TASK OBJECTIVE:
Your output should be the line with "diesen Anforderungen entsprech" plus all following lines to the end of the records, exactly as written and nothing more.

STUDY MATERIAL:

****

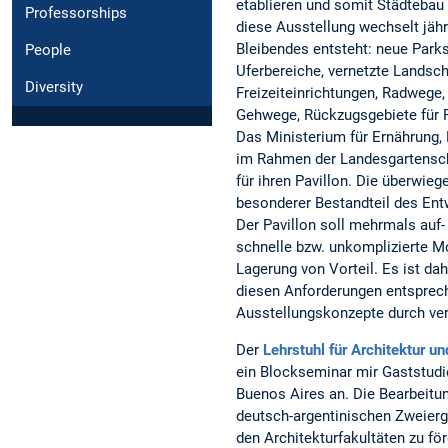
etablieren und somit Städtebau 
Professorships
diese Ausstellung wechselt jähr
Bleibendes entsteht: neue Parks
People
Uferbereiche, vernetzte Landscha
Diversity
Freizeiteinrichtungen, Radwege
Gehwege, Rückzugsgebiete für F
Das Ministerium für Ernährung, 
im Rahmen der Landesgartensc
für ihren Pavillon. Die überwi
besonderer Bestandteil des Ent
Der Pavillon soll mehrmals auf-
schnelle bzw. unkomplizierte 
Lagerung von Vorteil. Es ist da
diesen Anforderungen entsprech
Ausstellungskonzepte durch ve
Der
Lehrstuhl für Architektur u
ein Blockseminar mir Gaststudi
Buenos Aires an. Die Bearbeitun
deutsch-argentinischen Zweier
den Architekturfakultäten zu fö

****

THE COMPLETED TASK:
diesen Anforderungen entsprech
Ausstellungskonzepte durch ve
Der
Lehrstuhl für Architektur u
ein Blockseminar mir Gaststudi
Buenos Aires an. Die Bearbeitun
deutsch-argentinischen Zweier
den Architekturfakultäten zu fö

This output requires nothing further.